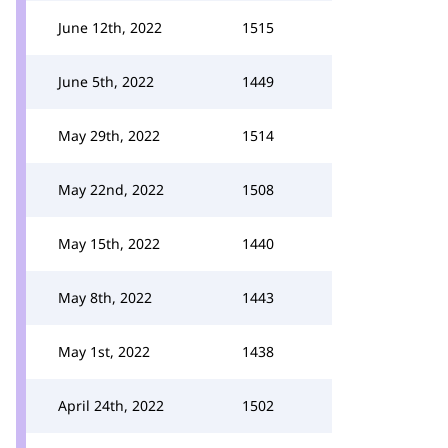
June 12th, 2022
1515
June 5th, 2022
1449
May 29th, 2022
1514
May 22nd, 2022
1508
May 15th, 2022
1440
May 8th, 2022
1443
May 1st, 2022
1438
April 24th, 2022
1502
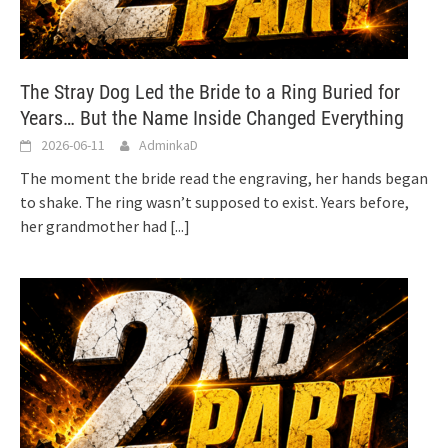
The Stray Dog Led the Bride to a Ring Buried for
Years… But the Name Inside Changed Everything
2026-06-11
AdminkaD
The moment the bride read the engraving, her hands began
to shake. The ring wasn’t supposed to exist. Years before,
her grandmother had
[...]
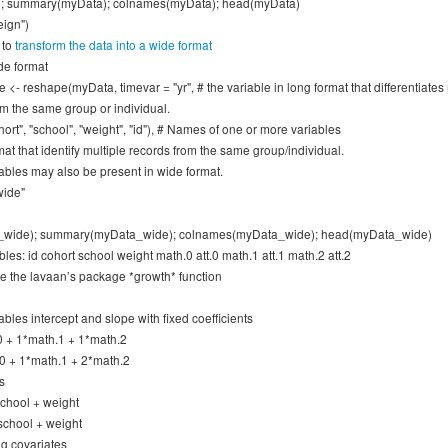
; summary(myData); colnames(myData); head(myData)
eign")
 to
transform the data into a wide format
de format
<- reshape(myData, timevar = "yr", # the variable in long format that differentiates 
om the same group or individual.
hort", "school", "weight", "id"), # Names of one or more variables
mat that identify multiple records from the same group/individual.
ables may also be present in wide format.
wide"
_wide); summary(myData_wide); colnames(myData_wide); head(myData_wide)
les: id cohort school weight math.0 att.0 math.1 att.1 math.2 att.2
e the lavaan’s package *growth* function
ables intercept and slope with fixed coefficients
0 + 1*math.1 + 1*math.2
0 + 1*math.1 + 2*math.2
s
 school + weight
 school + weight
ng covariates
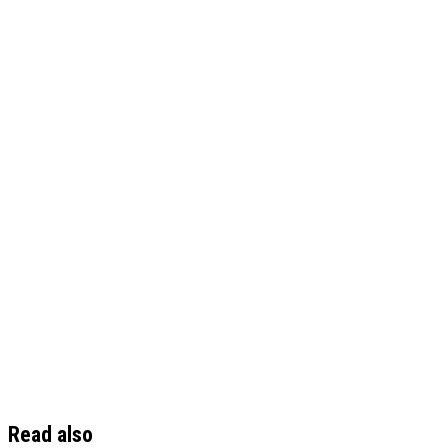
Read also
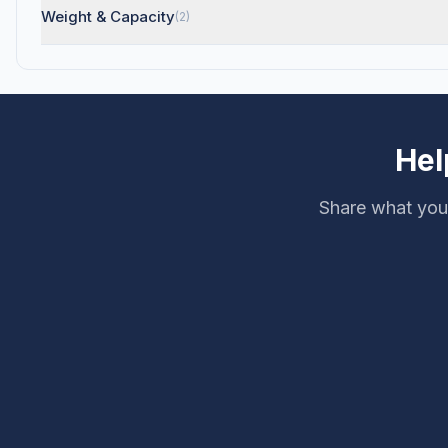
Weight & Capacity
(2)
Hel
Share what you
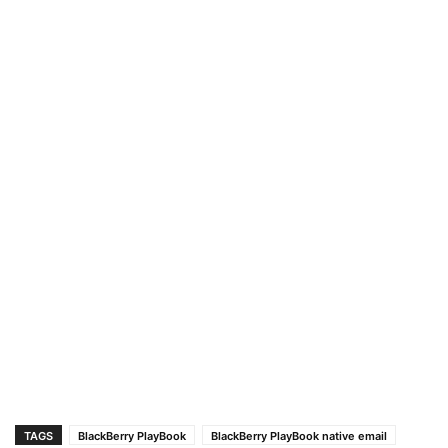
TAGS
BlackBerry PlayBook
BlackBerry PlayBook native email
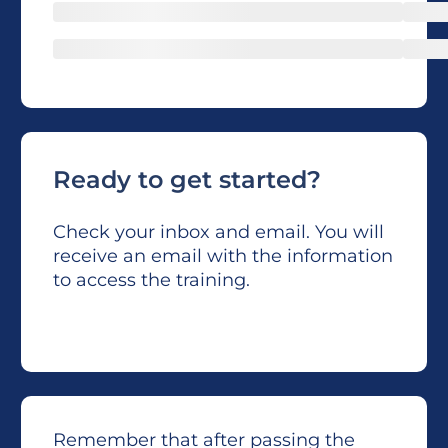
Ready to get started?
Check your inbox and email. You will
receive an email with the information
to access the training.
Remember that after passing the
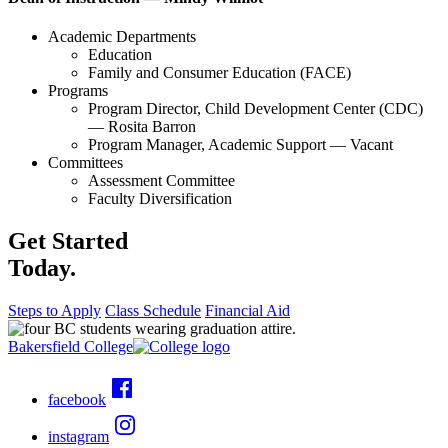
Academic Departments
Education
Family and Consumer Education (FACE)
Programs
Program Director, Child Development Center (CDC)
— Rosita Barron
Program Manager, Academic Support — Vacant
Committees
Assessment Committee
Faculty Diversification
Get Started
Today.
Steps to Apply
Class Schedule
Financial Aid
Bakersfield College
facebook
instagram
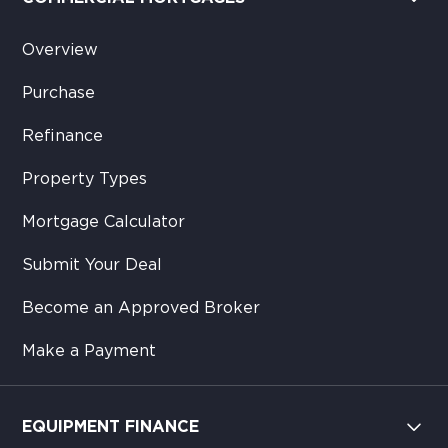
Overview
Purchase
Refinance
Property Types
Mortgage Calculator
Submit Your Deal
Become an Approved Broker
Make a Payment
EQUIPMENT FINANCE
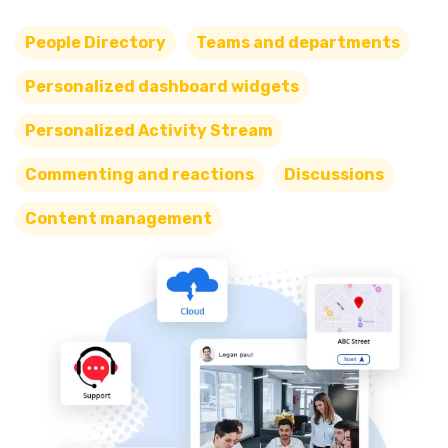
People Directory
Teams and departments
Personalized dashboard widgets
Personalized Activity Stream
Commenting and reactions
Discussions
Content management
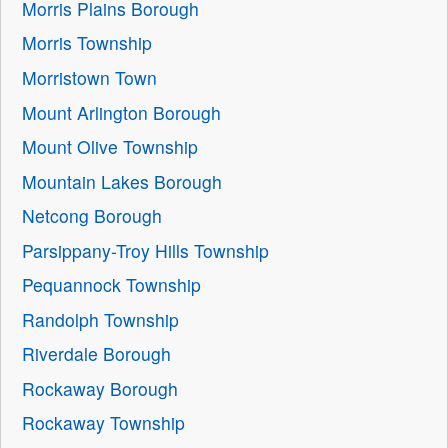
Morris Plains Borough
Morris Township
Morristown Town
Mount Arlington Borough
Mount Olive Township
Mountain Lakes Borough
Netcong Borough
Parsippany-Troy Hills Township
Pequannock Township
Randolph Township
Riverdale Borough
Rockaway Borough
Rockaway Township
- - - -
Your objective. Your task is to return the entries above exactly, with no pictures.

Expected answer.
June 12th, 2022
1515
June 5th, 2022
1449
May 29th, 2022
1514
May 22nd, 2022
1508
May 15th, 2022
1440
May 8th, 2022
1443
May 1st, 2022
1438
April 24th, 2022
1502
The Stray Dog Led the Bride to a Ring Buried for
Years… But the Name Inside Changed Everything
2026-06-11
AdminkaD
The moment the bride read the engraving, her hands began
to shake. The ring wasn’t supposed to exist. Years before,
her grandmother had
[...]
; summary(myData); colnames(myData); head(myData)
eign")
 to
transform the data into a wide format
de format
<- reshape(myData, timevar = "yr", # the variable in long format that differentiates 
om the same group or individual.
hort", "school", "weight", "id"), # Names of one or more variables
mat that identify multiple records from the same group/individual.
ables may also be present in wide format.
wide"
_wide); summary(myData_wide); colnames(myData_wide); head(myData_wide)
les: id cohort school weight math.0 att.0 math.1 att.1 math.2 att.2
e the lavaan’s package *growth* function
ables intercept and slope with fixed coefficients
0 + 1*math.1 + 1*math.2
0 + 1*math.1 + 2*math.2
s
 school + weight
 school + weight
ng covariates
Read also
Weight & Capacity
(2)
Hel
Share what you
TAGS
BlackBerry PlayBook
BlackBerry PlayBook native email
Ready to get started?
Check your inbox and email. You will
receive an email with the information
to access the training.
Remember that after passing the
Academic Departments
Education
Family and Consumer Education (FACE)
Programs
Program Director, Child Development Center (CDC)
— Rosita Barron
Program Manager, Academic Support — Vacant
Committees
Assessment Committee
Faculty Diversification
Get Started
Today.
Steps to Apply
Class Schedule
Financial Aid
Bakersfield College
facebook
instagram
Overview
Purchase
Refinance
Property Types
Mortgage Calculator
Submit Your Deal
Become an Approved Broker
Make a Payment
EQUIPMENT FINANCE
People Directory
Teams and departments
Personalized dashboard widgets
Personalized Activity Stream
Commenting and reactions
Discussions
Content management
Morris Plains Borough
Morris Township
Morristown Town
Mount Arlington Borough
Mount Olive Township
Mountain Lakes Borough
Netcong Borough
Parsippany-Troy Hills Township
Pequannock Township
Randolph Township
Riverdale Borough
Rockaway Borough
Rockaway Township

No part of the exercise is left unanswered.